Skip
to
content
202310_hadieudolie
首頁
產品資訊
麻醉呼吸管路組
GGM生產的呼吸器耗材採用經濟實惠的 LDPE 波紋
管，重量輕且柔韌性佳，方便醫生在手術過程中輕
==
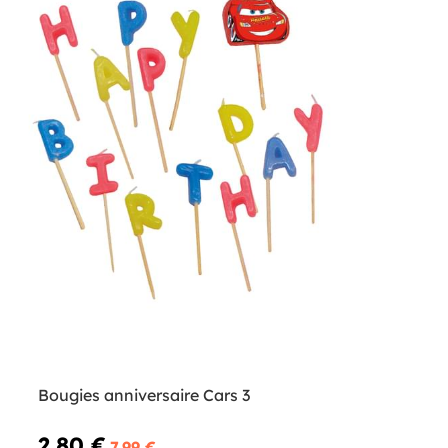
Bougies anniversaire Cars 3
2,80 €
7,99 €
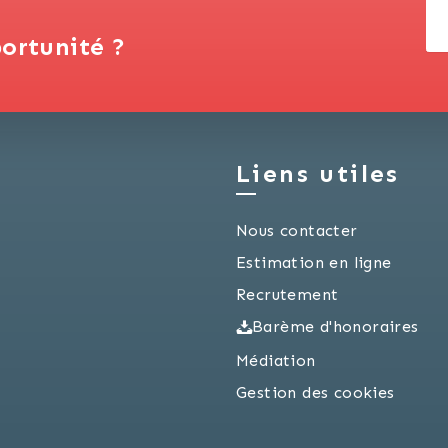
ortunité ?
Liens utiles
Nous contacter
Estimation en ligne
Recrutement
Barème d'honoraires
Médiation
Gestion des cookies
---
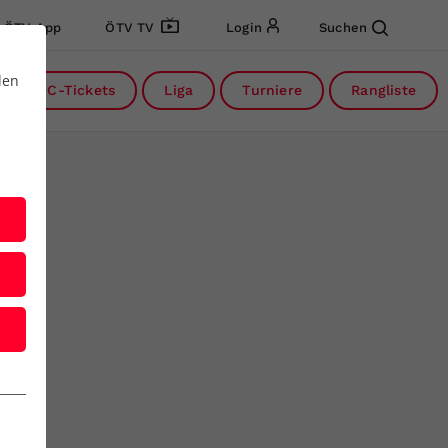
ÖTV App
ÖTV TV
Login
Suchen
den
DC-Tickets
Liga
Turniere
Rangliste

■ **PROBLEM REQUIREMENTS**:
The lines above starting at the one that contains "GGM生產的呼吸器耗材採用經濟實惠的 LDPE 波紋" and ending at the one that contains "管，重量輕且柔韌性佳，方便醫生在手術過程中輕" must be transcribed exactly, and no other lines may appear.

■ **TASK OUTPUT**:
GGM生產的呼吸器耗材採用經濟實惠的 LDPE 波紋
管，重量輕且柔韌性佳，方便醫生在手術過程中輕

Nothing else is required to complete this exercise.